眠りにはレム睡眠とノンレム睡眠の2種類があり、それを繰り返しながら眠っているのは広く知られていますが、この「レム睡眠」と「ノンレム睡眠」が勉強にも大きく関係しています。あなたが昼間に勉強した内容を整理し、記憶として保存させることは「レム睡眠」の時に行われます。レム睡眠は、一晩に4~5回ほどあります。なので、睡眠時間を削り、レム睡眠の回数が減るほど、勉強した内容が定着しづらくなります。このことから、学習効果を高めるためには、十分な睡眠をとることが重要なのです。
※レム睡眠
レム睡眠は、急速眼球運動(Rapid Eye Movement)を伴い、脳は起きていて体が眠っている睡眠です。一方で、ノンレム睡眠は、脳も体も眠っている睡眠です。
睡眠がもたらす勉強へのメリット
・疲労回復
睡眠の代表的な効果は心身ともに疲労を回復させることです。睡眠のリズムの中で、深い睡眠(ノンレム睡眠)が得られるほど、体内の修復・回復を促す成長ホルモンが多く分泌され、体内での代謝活動が促進されます。脳も休まり、自律神経の働きが整うため、ストレスからの回復・耐性も向上します。身体の一部だけを休ませるのではなく、全体を休養させることができるので、疲労の自覚症状がない部分に対してもアプローチすることができます。疲れた状態で勉強をしても、学習効率は下がりますので、夜はしっかり睡眠をとり、疲労を回復させることが重要です。
・ストレス解消
充分な睡眠をとることで脳内の疲労を解消し、内分泌系のリズムを整えることで、ストレスの解消につながります。

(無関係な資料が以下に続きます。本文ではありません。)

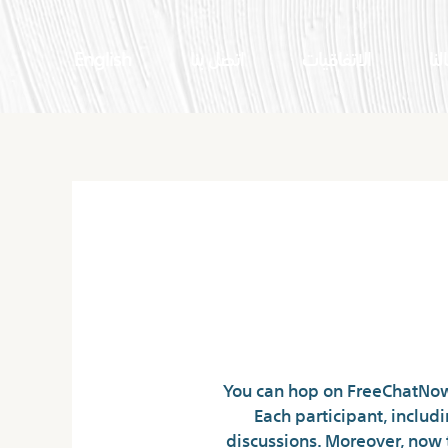
English
اتصل بنا
الاتفاقيات
اعم
You can hop on FreeChatNow’
Each participant, includ
discussions. Moreover, now 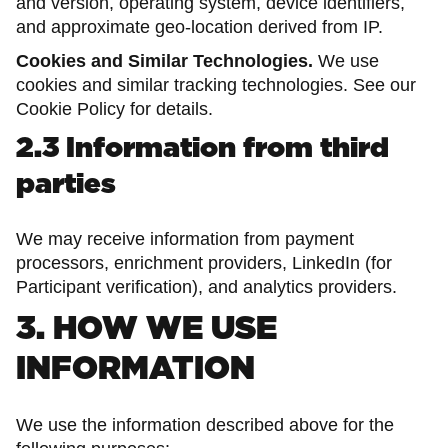
and version, operating system, device identifiers,
and approximate geo-location derived from IP.
Cookies and Similar Technologies.
We use
cookies and similar tracking technologies. See our
Cookie Policy for details.
2.3 Information from third
parties
We may receive information from payment
processors, enrichment providers, LinkedIn (for
Participant verification), and analytics providers.
3. HOW WE USE
INFORMATION
We use the information described above for the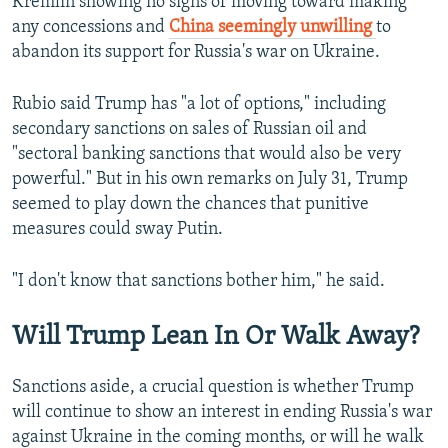
Kremlin showing no signs of moving toward making
any concessions and
China seemingly unwilling
to
abandon its support for Russia's war on Ukraine.
Rubio said Trump has "a lot of options," including
secondary sanctions on sales of Russian oil and
"sectoral banking sanctions that would also be very
powerful." But in his own remarks on July 31, Trump
seemed to play down the chances that punitive
measures could sway Putin.
"I don't know that sanctions bother him," he said.
Will Trump Lean In Or Walk Away?
Sanctions aside, a crucial question is whether Trump
will continue to show an interest in ending Russia's war
against Ukraine in the coming months, or will he walk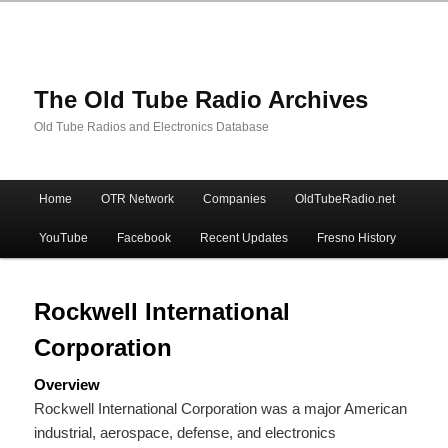
The Old Tube Radio Archives
Old Tube Radios and Electronics Database
Main
Home
OTR Network
Companies
OldTubeRadio.net
Skip
Skip
menu
YouTube
Facebook
Recent Updates
Fresno History
to
to
primary
secondary
Rockwell International
Corporation
content
content
Overview
Rockwell International Corporation was a major American
industrial, aerospace, defense, and electronics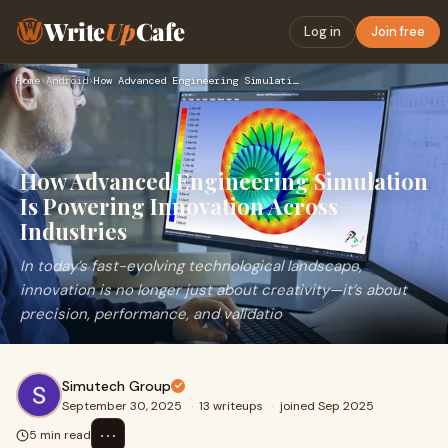
Write
Up
Cafe
Log in
Join free
Home
›
Android
›
How Advanced Engineering Simulation Is Powering Innovation A…
How Advanced Engineering Simulation
Is Powering Innovation Across
Industries
In today’s fast-evolving technological landscape,
innovation is no longer just about creativity—it’s about
precision, performance, and validatio
Simutech Group
September 30, 2025
·
13 writeups
·
joined Sep 2025
⋯
5 min read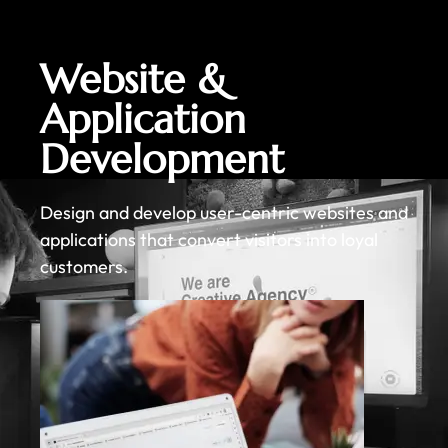
Website &
Application
Development
Design and develop user-centric websites and
applications that convert visitors into loyal
customers.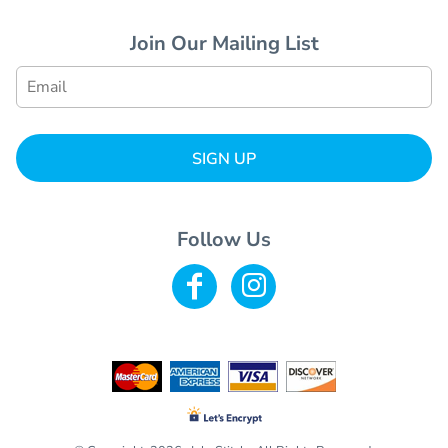
Join Our Mailing List
SIGN UP
Follow Us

ストレスによって発生するコルチゾールは過剰になると脳の海馬を委縮させ、過剰な不安感に襲われるなど抑うつ状態につながるリスクを持っています。とくに受験勉強は、1年間など長期での戦いなので、しっかり睡眠をとりストレスをため込まないことが重要です。
・記憶の定着
睡眠には覚醒時の体験を整理し、記憶として脳に定着させる働きがあります。深い眠り(ノンレム睡眠)で体験から得た感情や事柄を整理し、浅い眠り(レム睡眠)で記憶として定着させるリズムを作ります。まとまった時間で睡眠のリズムを作ることは、不要な感情や体験を取り除き、記憶能力を十分に生かすことにつながります。勉強においては、どの科目でも暗記は必要です。効果的に記憶に定着させるためには深い眠りが必要不可欠ですから、しっかりと睡眠をとり、記憶の定着を促すことが大切です。
質の高い睡眠にするために
・「最初の90分」を深く眠る
多くの受験生にとって十分な睡眠時間を確保することは難しいかもしれません。そこで重要なのが、「睡眠の質を最大限に高める」ことです。人は眠りに落ちてから目覚めるまで、ずっと同じように眠っているわけではありません。眠りにはレム睡眠(脳は起きているが体が眠っている睡眠)とノンレム睡眠(脳も体も眠っている睡眠)の2種類があり、それを繰り返しながら眠っています。寝付いたあと、すぐに訪れるのがノンレム睡眠。とりわけ、最初の90分間のノンレム睡眠は、睡眠全体のなかでもっとも深い眠りです。この段階の人を起こすのは非常に難しく、無理の起こすと頭がすっきりしません。そして、入眠後およそ90分後に訪れるのが最初のレム睡眠。まぶたの下で眼球が素早く動く「急速眼球運動」が見られ、このタイミングで割と現実的な夢を見たりします。レム睡眠中は、意識はありませんが、比較的簡単に起こすことができます。この「ノンレム睡眠」と「レム睡眠」が明け方くらいまでに4、5回繰り返し現れ、明け方になるとレム睡眠の時間が長くなるのが通常の睡眠パターンです。この浅くて長い明け方のレム睡眠時に目覚めるのが自然な流れです。ノンレム睡眠は入眠直後が最も深いですが、逆に明け方に近づくにつれ、眠りは浅くなり持続時間も短くなります。なので、睡眠の質で意識したいのが、「最初のノンレム睡眠」をいかに深くするかということです。ここで深く眠れれば、その後の睡眠リズムも整うし、自律神経やホルモンの働きもよくなり、翌日のパフォーマンスも向上します。
・熟睡のカギは「体温を下げる」こと
「睡眠は始めが肝心」とは言え、多くの人が寝つきの悪さに苦労しているかと思います。毎日同じ時間に就寝するというやり方は、寝つきを良くして深く眠るのに効果的ですが、何かと忙しい受験生の多くは、規則正しい生活を送れない人もいるかと思います。そこで、寝つきを良くするための2つのスイッチをご紹介します。そのスイッチとは、「体温」と「脳」です。この2つのスイッチによって、あなたの体と頭はスリープモードに切り替わり、睡眠が劇的に変わります。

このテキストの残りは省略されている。